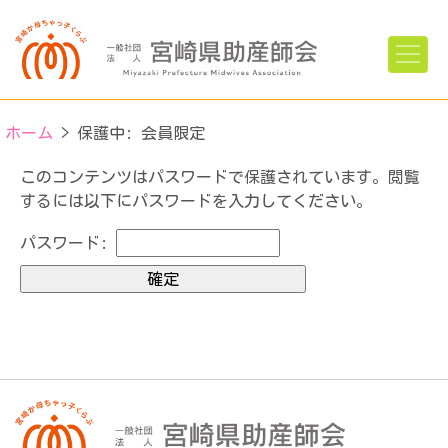
ホーム
>
保護中: 会員限定
このコンテンツはパスワードで保護されています。閲覧
するには以下にパスワードを入力してください。
パスワード:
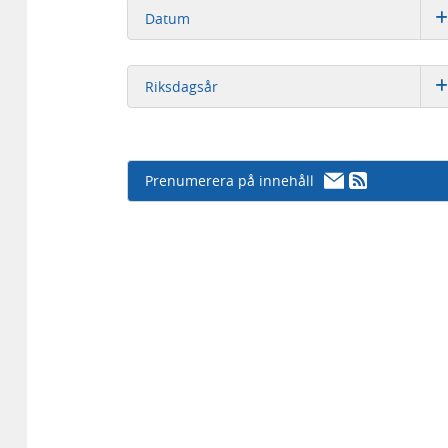
Datum
Riksdagsår
Prenumerera på innehåll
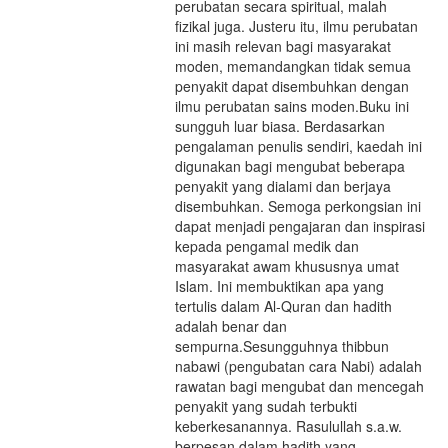
perubatan secara spiritual, malah
fizikal juga. Justeru itu, ilmu perubatan
ini masih relevan bagi masyarakat
moden, memandangkan tidak semua
penyakit dapat disembuhkan dengan
ilmu perubatan sains moden.Buku ini
sungguh luar biasa. Berdasarkan
pengalaman penulis sendiri, kaedah ini
digunakan bagi mengubat beberapa
penyakit yang dialami dan berjaya
disembuhkan. Semoga perkongsian ini
dapat menjadi pengajaran dan inspirasi
kepada pengamal medik dan
masyarakat awam khususnya umat
Islam. Ini membuktikan apa yang
tertulis dalam Al-Quran dan hadith
adalah benar dan
sempurna.Sesungguhnya thibbun
nabawi (pengubatan cara Nabi) adalah
rawatan bagi mengubat dan mencegah
penyakit yang sudah terbukti
keberkesanannya. Rasulullah s.a.w.
berpesan dalam hadith yang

= = = =

◆ **Assignment**:
Drop the pictures and reproduce the rest of the data exactly.

◆ **Answer to this exercise**:
ホーム
>
保護中: 会員限定
このコンテンツはパスワードで保護されています。閲覧
するには以下にパスワードを入力してください。
パスワード:
Datum
Riksdagsår
Prenumerera på innehåll
perubatan secara spiritual, malah
fizikal juga. Justeru itu, ilmu perubatan
ini masih relevan bagi masyarakat
moden, memandangkan tidak semua
penyakit dapat disembuhkan dengan
ilmu perubatan sains moden.Buku ini
sungguh luar biasa. Berdasarkan
pengalaman penulis sendiri, kaedah ini
digunakan bagi mengubat beberapa
penyakit yang dialami dan berjaya
disembuhkan. Semoga perkongsian ini
dapat menjadi pengajaran dan inspirasi
kepada pengamal medik dan
masyarakat awam khususnya umat
Islam. Ini membuktikan apa yang
tertulis dalam Al-Quran dan hadith
adalah benar dan
sempurna.Sesungguhnya thibbun
nabawi (pengubatan cara Nabi) adalah
rawatan bagi mengubat dan mencegah
penyakit yang sudah terbukti
keberkesanannya. Rasulullah s.a.w.
berpesan dalam hadith yang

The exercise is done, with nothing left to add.